Founded in 1911, the San Francisco Symphony is a classical music orchestra based in San Francisco. With a year-round schedule of performances along with many guest artists, the San Francisco Symphony is a great choice for a night of musical enjoyment.
Ride an iconic piece of San Francisco’s history: the cable cars. With two cable car lines coming from Market Street to Fisherman’s Wharf and one line traveling up and down California Street, there are plenty of sights to see while holding on for the exciting journey.
15. Cable Car Museum
While you are riding a Cable Car, why not get off at the Washington/Mason Cable Car Barn and Powerhouse? (the California cable car line has a stop three blocks away on Mason Street.) This Cable Car Barn is home to the Cable Car Museum.
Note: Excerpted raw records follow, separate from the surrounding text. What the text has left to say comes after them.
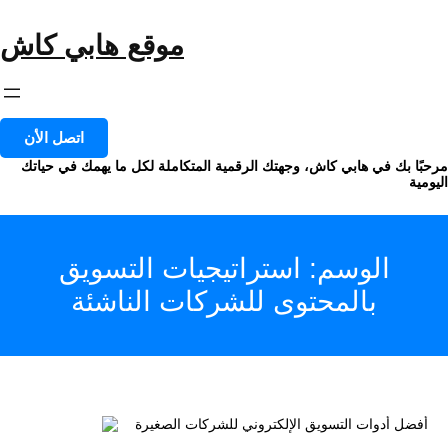
خطى
لى
موقع هابي كاش
لمحتوى
اتصل الأن
مرحبًا بك في هابي كاش، وجهتك الرقمية المتكاملة لكل ما يهمك في حياتك
اليومية
الوسم:
استراتيجيات التسويق
بالمحتوى للشركات الناشئة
The museum has a large collection of mechanical displays, historic photographs and a viewing area of the engines and winding wheels that pull the cables. Admission is free.
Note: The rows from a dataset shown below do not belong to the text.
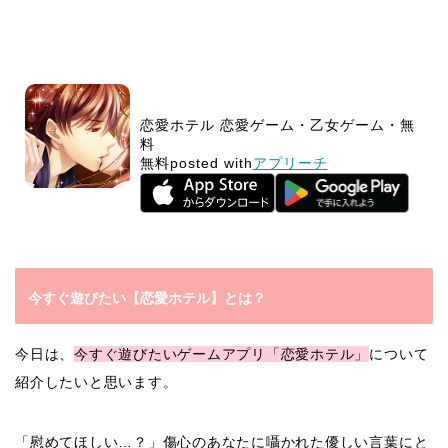
恋愛ホテル 恋愛ゲーム・乙女ゲーム・無
料
無料
posted with
アプリーチ
今すぐ遊びたい【恋愛ホテル】とは？
今日は、
今すぐ遊びたいゲームアプリ「恋愛ホテル」
について
紹介したいと思います。
「慰めてほしい…？」傷心のあなたに囁かれた優しい言葉にと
The San Francisco Museum of Modern Art (SFMOMA) is a modern art museum located in the SOMA (South of Market) area of San Francisco. A nonprofit organization, SFMOMA holds an internationally recognized collection of modern and contemporary art and was the first museum on the West Coast devoted solely to 20th-century art. The museum’s current collection includes over 26,000 works of painting, sculpture, photography, architecture, design, and media arts.
This downtown San Francisco public park is more than children’s playgrounds and landscaped greenery. With hundreds of free outdoor performances, public art displays, an ice skating rink, a bowling alley, a carousel and the Children’s Creativity Museum, there is something for everyone at the Yerba Buena Gardens.
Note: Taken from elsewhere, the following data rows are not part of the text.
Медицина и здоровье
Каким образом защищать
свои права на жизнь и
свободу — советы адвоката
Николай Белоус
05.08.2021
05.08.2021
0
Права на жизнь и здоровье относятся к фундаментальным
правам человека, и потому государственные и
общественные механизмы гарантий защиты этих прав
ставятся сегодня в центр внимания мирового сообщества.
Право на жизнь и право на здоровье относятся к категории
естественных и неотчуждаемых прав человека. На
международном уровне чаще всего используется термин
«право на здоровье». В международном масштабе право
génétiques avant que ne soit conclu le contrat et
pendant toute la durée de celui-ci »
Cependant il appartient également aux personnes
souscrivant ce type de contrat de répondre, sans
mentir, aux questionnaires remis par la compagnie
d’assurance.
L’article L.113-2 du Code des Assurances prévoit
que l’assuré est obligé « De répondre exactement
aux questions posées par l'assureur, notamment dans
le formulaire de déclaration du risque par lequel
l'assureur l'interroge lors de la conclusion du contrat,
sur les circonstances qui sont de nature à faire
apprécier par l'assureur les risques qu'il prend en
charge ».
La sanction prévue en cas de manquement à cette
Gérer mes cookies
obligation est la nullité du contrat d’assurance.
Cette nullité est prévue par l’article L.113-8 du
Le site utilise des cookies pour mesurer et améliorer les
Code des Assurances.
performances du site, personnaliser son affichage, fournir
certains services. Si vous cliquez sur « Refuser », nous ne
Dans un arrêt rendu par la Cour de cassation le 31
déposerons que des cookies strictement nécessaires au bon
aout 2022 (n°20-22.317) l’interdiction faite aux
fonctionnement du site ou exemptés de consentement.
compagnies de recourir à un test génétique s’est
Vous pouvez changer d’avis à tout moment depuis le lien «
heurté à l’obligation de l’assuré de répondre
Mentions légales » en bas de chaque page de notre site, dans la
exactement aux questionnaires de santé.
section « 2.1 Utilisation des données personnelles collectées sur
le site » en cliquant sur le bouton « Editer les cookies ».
18. Contemporary Jewish Museum
The Contemporary Jewish Museum, located across the street from the Yerba Buena Gardens in the SOMA (South of Market) area of San Francisco, is a smaller museum dedicated to Jewish culture, history, and art. The CJM is a non-collecting museum, working with artists, national, and international cultural institutions to bring in new exhibitions each year.
19. AT&T Park
Premier Bay views, glittering city lights, and a state-of-the-art stadium create a festive atmosphere at San Francisco’s AT&T Park. Home to 2010, 2012 and 2014 World Series winners the San Francisco Giants, and seating over 42,000 fans, this 2014 “Most Vegetarian-Friendly MLB ballpark in the country” is a must-see for fans visiting the city.
In the Southwestern reaches of San Francisco is the San Francisco Zoo, with 100 acres of gardens, animals, and activities. It is home to more than 1,000 exotic, endangered, and rescued animals. The San Francisco Zoo you see today was established in 1929 and built in the 1930s and 1940s.